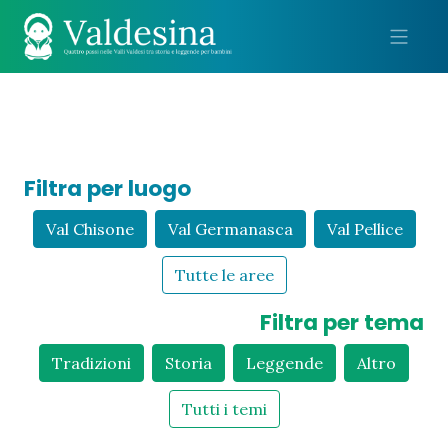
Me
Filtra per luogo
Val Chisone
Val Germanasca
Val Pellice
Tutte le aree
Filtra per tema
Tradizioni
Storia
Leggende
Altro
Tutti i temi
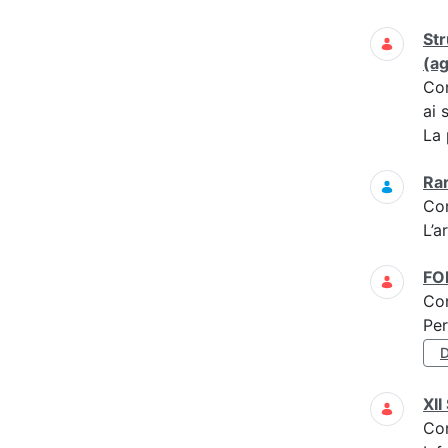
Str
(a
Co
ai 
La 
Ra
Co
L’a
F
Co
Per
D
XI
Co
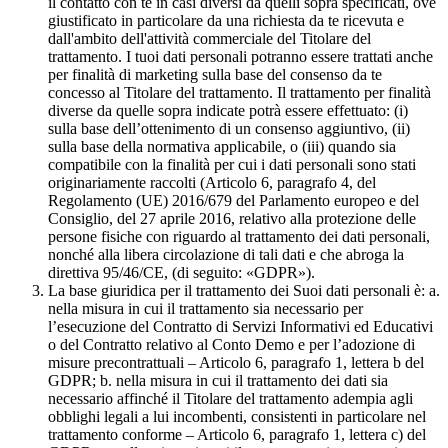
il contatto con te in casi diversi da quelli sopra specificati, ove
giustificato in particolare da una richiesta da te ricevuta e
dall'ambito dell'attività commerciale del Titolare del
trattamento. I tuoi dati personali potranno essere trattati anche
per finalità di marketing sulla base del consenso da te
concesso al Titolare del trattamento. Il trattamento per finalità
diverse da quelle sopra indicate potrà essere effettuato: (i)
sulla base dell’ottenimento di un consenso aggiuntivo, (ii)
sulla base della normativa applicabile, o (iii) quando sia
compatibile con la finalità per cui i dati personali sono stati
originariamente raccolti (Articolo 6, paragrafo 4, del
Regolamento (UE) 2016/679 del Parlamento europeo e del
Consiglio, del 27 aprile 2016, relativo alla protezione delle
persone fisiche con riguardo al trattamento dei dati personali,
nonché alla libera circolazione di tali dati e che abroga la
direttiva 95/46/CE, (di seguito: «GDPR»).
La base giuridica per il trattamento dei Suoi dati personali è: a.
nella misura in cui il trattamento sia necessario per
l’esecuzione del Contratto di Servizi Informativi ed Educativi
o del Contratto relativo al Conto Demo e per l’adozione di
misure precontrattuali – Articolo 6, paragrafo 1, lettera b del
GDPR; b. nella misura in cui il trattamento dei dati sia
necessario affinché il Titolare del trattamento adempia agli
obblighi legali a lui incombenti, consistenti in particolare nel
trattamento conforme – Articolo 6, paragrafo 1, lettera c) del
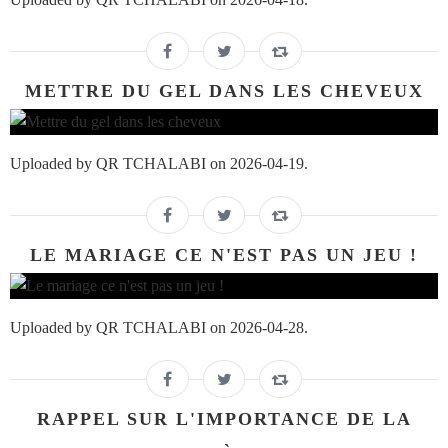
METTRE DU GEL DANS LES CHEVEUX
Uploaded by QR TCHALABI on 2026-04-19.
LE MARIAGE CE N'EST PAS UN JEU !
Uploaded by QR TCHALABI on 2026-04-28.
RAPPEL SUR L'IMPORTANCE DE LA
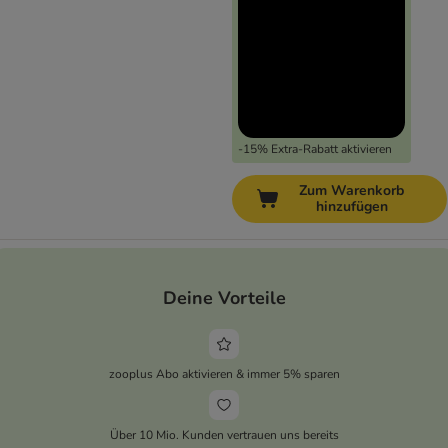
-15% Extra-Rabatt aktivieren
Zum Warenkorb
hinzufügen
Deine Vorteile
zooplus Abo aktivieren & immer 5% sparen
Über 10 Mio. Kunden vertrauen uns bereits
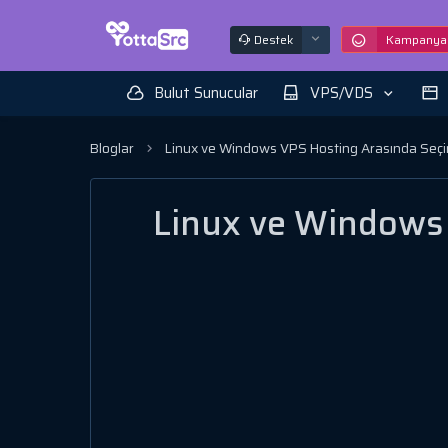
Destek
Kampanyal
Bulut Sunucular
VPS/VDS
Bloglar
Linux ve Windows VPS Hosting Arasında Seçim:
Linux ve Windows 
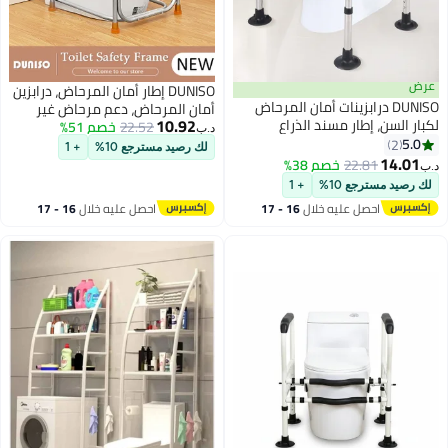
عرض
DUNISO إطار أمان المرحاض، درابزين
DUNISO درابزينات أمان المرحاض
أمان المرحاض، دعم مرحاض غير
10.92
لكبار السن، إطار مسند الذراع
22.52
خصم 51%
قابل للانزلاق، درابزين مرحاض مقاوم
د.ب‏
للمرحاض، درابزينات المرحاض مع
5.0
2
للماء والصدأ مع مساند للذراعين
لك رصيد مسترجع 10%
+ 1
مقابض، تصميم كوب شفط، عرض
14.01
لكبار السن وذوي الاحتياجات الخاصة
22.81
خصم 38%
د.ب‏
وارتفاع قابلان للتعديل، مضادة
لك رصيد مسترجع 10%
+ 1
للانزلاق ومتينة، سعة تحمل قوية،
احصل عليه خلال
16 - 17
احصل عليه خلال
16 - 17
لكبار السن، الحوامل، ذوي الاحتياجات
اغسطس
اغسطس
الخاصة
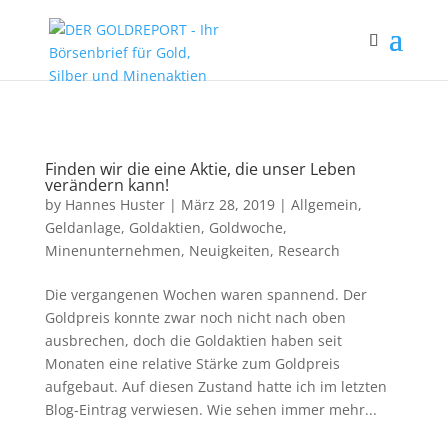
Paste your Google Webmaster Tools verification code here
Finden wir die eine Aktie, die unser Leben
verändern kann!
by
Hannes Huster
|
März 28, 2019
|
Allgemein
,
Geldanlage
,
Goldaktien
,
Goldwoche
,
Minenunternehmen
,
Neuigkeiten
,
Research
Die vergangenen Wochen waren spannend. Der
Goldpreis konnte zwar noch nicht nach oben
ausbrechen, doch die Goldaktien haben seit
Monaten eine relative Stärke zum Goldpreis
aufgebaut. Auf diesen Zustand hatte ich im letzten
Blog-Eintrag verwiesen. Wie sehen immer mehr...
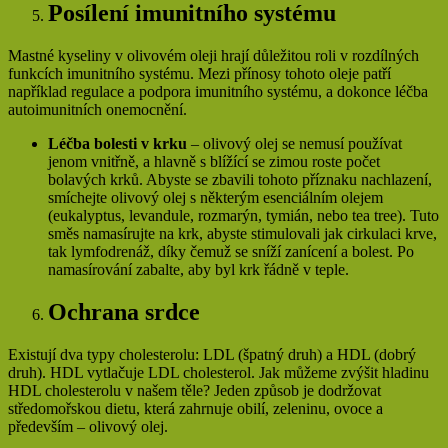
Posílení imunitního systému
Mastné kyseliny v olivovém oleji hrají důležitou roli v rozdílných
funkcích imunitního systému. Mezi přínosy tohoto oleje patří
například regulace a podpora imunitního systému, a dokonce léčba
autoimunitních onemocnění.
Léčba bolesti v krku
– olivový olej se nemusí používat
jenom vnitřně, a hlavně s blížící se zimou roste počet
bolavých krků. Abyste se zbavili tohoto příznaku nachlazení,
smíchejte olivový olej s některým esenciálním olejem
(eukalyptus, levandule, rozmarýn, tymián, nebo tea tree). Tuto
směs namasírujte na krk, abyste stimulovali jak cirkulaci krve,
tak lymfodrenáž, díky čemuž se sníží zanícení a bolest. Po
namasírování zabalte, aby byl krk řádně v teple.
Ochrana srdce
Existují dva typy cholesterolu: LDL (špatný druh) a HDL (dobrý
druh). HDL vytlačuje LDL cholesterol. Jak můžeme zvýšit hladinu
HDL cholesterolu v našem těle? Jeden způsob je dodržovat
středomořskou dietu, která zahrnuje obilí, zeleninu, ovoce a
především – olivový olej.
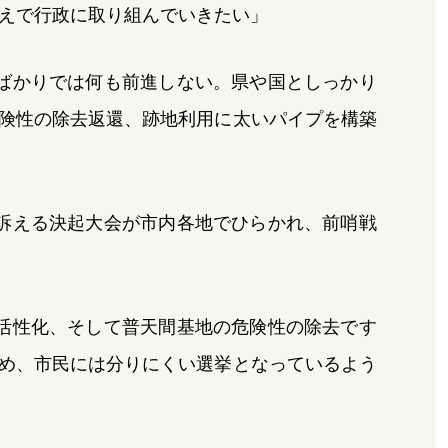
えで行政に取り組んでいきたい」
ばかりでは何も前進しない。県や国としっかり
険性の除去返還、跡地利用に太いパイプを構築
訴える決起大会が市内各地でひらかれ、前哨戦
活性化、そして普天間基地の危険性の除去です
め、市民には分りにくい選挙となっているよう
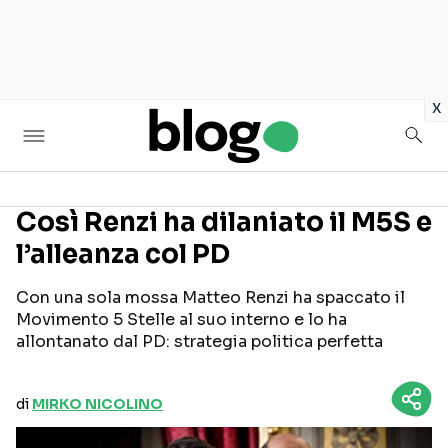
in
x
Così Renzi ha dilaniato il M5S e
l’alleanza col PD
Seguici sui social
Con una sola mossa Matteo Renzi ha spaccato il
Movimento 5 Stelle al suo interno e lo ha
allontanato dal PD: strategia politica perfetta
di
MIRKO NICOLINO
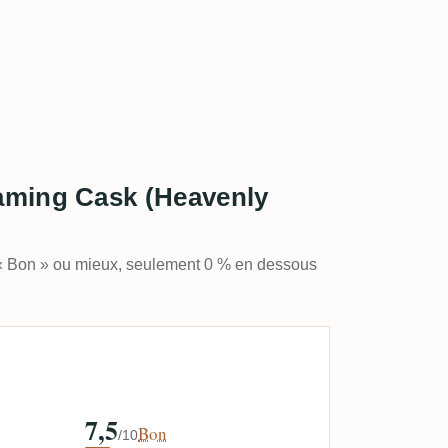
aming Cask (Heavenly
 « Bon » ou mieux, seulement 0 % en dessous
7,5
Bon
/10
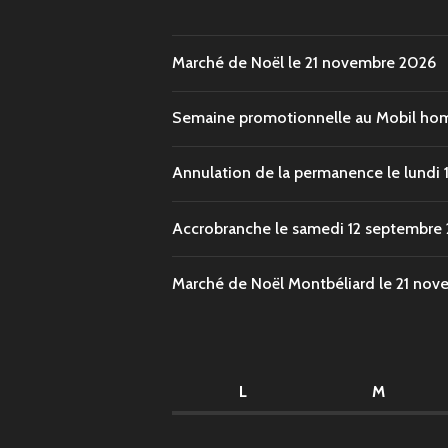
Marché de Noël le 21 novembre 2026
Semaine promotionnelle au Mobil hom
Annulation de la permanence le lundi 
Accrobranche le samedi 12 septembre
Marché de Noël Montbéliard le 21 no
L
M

→ **ASSIGNED TASK**
With images omitted, retype the data word for word.

→ **RESPONSE**
Me
Filtra per luogo
Val Chisone
Val Germanasca
Val Pellice
Tutte le aree
Filtra per tema
Tradizioni
Storia
Leggende
Altro
Tutti i temi
Str
(a
Co
ai 
La 
Ra
Co
L’a
F
Co
Per
D
XI
Co
il contatto con te in casi diversi da quelli sopra specificati, ove
giustificato in particolare da una richiesta da te ricevuta e
dall'ambito dell'attività commerciale del Titolare del
trattamento. I tuoi dati personali potranno essere trattati anche
per finalità di marketing sulla base del consenso da te
concesso al Titolare del trattamento. Il trattamento per finalità
diverse da quelle sopra indicate potrà essere effettuato: (i)
sulla base dell’ottenimento di un consenso aggiuntivo, (ii)
sulla base della normativa applicabile, o (iii) quando sia
compatibile con la finalità per cui i dati personali sono stati
originariamente raccolti (Articolo 6, paragrafo 4, del
Regolamento (UE) 2016/679 del Parlamento europeo e del
Consiglio, del 27 aprile 2016, relativo alla protezione delle
persone fisiche con riguardo al trattamento dei dati personali,
nonché alla libera circolazione di tali dati e che abroga la
direttiva 95/46/CE, (di seguito: «GDPR»).
La base giuridica per il trattamento dei Suoi dati personali è: a.
nella misura in cui il trattamento sia necessario per
l’esecuzione del Contratto di Servizi Informativi ed Educativi
o del Contratto relativo al Conto Demo e per l’adozione di
misure precontrattuali – Articolo 6, paragrafo 1, lettera b del
GDPR; b. nella misura in cui il trattamento dei dati sia
necessario affinché il Titolare del trattamento adempia agli
obblighi legali a lui incombenti, consistenti in particolare nel
trattamento conforme – Articolo 6, paragrafo 1, lettera c) del
METTRE DU GEL DANS LES CHEVEUX
Uploaded by QR TCHALABI on 2026-04-19.
LE MARIAGE CE N'EST PAS UN JEU !
Uploaded by QR TCHALABI on 2026-04-28.
RAPPEL SUR L'IMPORTANCE DE LA
-15% Extra-Rabatt aktivieren
Zum Warenkorb
hinzufügen
Deine Vorteile
zooplus Abo aktivieren & immer 5% sparen
Über 10 Mio. Kunden vertrauen uns bereits
Destek
Kampanyal
Bulut Sunucular
VPS/VDS
Bloglar
Linux ve Windows VPS Hosting Arasında Seçim:
Linux ve Windows 
عرض
DUNISO إطار أمان المرحاض، درابزين
DUNISO درابزينات أمان المرحاض
أمان المرحاض، دعم مرحاض غير
10.92
لكبار السن، إطار مسند الذراع
22.52
خصم 51%
قابل للانزلاق، درابزين مرحاض مقاوم
د.ب‏
للمرحاض، درابزينات المرحاض مع
5.0
2
للماء والصدأ مع مساند للذراعين
لك رصيد مسترجع 10%
+ 1
مقابض، تصميم كوب شفط، عرض
14.01
لكبار السن وذوي الاحتياجات الخاصة
22.81
خصم 38%
د.ب‏
وارتفاع قابلان للتعديل، مضادة
لك رصيد مسترجع 10%
+ 1
للانزلاق ومتينة، سعة تحمل قوية،
احصل عليه خلال
16 - 17
احصل عليه خلال
16 - 17
لكبار السن، الحوامل، ذوي الاحتياجات
اغسطس
اغسطس
الخاصة
Paste your Google Webmaster Tools verification code here
Finden wir die eine Aktie, die unser Leben
verändern kann!
by
Hannes Huster
|
März 28, 2019
|
Allgemein
,
Geldanlage
,
Goldaktien
,
Goldwoche
,
Minenunternehmen
,
Neuigkeiten
,
Research
Die vergangenen Wochen waren spannend. Der
Goldpreis konnte zwar noch nicht nach oben
ausbrechen, doch die Goldaktien haben seit
Monaten eine relative Stärke zum Goldpreis
aufgebaut. Auf diesen Zustand hatte ich im letzten
Blog-Eintrag verwiesen. Wie sehen immer mehr...
Posílení imunitního systému
Mastné kyseliny v olivovém oleji hrají důležitou roli v rozdílných
funkcích imunitního systému. Mezi přínosy tohoto oleje patří
například regulace a podpora imunitního systému, a dokonce léčba
autoimunitních onemocnění.
Léčba bolesti v krku
– olivový olej se nemusí používat
jenom vnitřně, a hlavně s blížící se zimou roste počet
bolavých krků. Abyste se zbavili tohoto příznaku nachlazení,
smíchejte olivový olej s některým esenciálním olejem
(eukalyptus, levandule, rozmarýn, tymián, nebo tea tree). Tuto
směs namasírujte na krk, abyste stimulovali jak cirkulaci krve,
tak lymfodrenáž, díky čemuž se sníží zanícení a bolest. Po
namasírování zabalte, aby byl krk řádně v teple.
Ochrana srdce
Existují dva typy cholesterolu: LDL (špatný druh) a HDL (dobrý
druh). HDL vytlačuje LDL cholesterol. Jak můžeme zvýšit hladinu
HDL cholesterolu v našem těle? Jeden způsob je dodržovat
středomořskou dietu, která zahrnuje obilí, zeleninu, ovoce a
především – olivový olej.
えで行政に取り組んでいきたい」
ばかりでは何も前進しない。県や国としっかり
険性の除去返還、跡地利用に太いパイプを構築
訴える決起大会が市内各地でひらかれ、前哨戦
活性化、そして普天間基地の危険性の除去です
め、市民には分りにくい選挙となっているよう
in
x
Così Renzi ha dilaniato il M5S e
l’alleanza col PD
Seguici sui social
Con una sola mossa Matteo Renzi ha spaccato il
Movimento 5 Stelle al suo interno e lo ha
allontanato dal PD: strategia politica perfetta
di
MIRKO NICOLINO
aming Cask (Heavenly
 « Bon » ou mieux, seulement 0 % en dessous
7,5
Bon
/10
Marché de Noël le 21 novembre 2026
Semaine promotionnelle au Mobil hom
Annulation de la permanence le lundi 
Accrobranche le samedi 12 septembre
Marché de Noël Montbéliard le 21 no
L
M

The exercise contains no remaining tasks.